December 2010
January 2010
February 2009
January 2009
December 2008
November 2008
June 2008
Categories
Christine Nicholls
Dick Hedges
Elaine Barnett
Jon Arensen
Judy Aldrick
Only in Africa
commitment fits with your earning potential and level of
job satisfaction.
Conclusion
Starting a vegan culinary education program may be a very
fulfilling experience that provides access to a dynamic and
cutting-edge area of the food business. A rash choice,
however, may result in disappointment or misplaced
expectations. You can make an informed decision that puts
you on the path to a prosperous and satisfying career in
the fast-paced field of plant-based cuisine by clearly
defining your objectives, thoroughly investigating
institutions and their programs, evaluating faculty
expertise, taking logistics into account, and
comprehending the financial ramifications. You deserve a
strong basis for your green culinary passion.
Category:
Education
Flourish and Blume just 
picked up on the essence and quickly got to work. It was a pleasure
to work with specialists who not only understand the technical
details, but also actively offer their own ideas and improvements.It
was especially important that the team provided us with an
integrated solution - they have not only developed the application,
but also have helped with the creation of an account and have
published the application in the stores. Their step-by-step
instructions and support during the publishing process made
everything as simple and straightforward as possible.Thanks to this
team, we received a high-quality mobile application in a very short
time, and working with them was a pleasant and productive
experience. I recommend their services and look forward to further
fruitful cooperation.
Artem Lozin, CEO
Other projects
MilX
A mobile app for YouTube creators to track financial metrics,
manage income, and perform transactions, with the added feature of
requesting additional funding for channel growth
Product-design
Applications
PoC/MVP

---

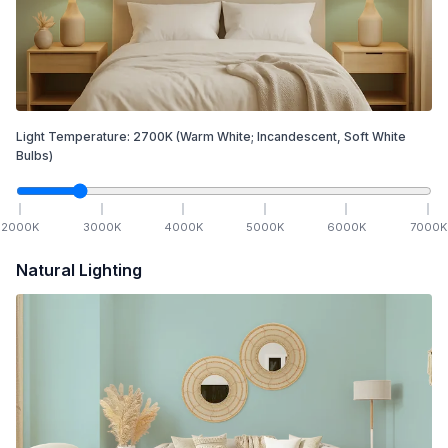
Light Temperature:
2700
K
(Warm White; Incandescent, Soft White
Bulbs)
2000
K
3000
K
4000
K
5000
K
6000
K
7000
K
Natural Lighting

--

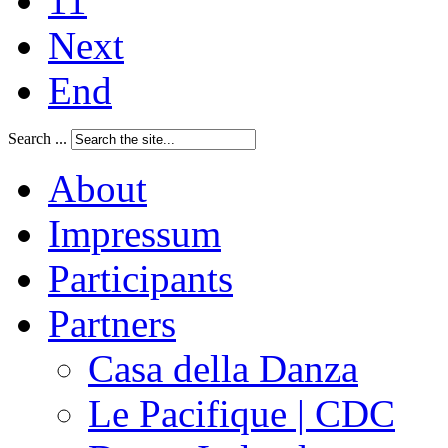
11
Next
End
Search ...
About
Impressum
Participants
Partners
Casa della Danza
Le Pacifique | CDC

• _Task item_
Above are the records. Print exactly, and only, the lines from the line with "December 2010" to the line with "cutting-edge area of", both inclusive.

• _Answer to this task_
December 2010
January 2010
February 2009
January 2009
December 2008
November 2008
June 2008
Categories
Christine Nicholls
Dick Hedges
Elaine Barnett
Jon Arensen
Judy Aldrick
Only in Africa
commitment fits with your earning potential and level of
job satisfaction.
Conclusion
Starting a vegan culinary education program may be a very
fulfilling experience that provides access to a dynamic and
cutting-edge area of the food business. A rash choice,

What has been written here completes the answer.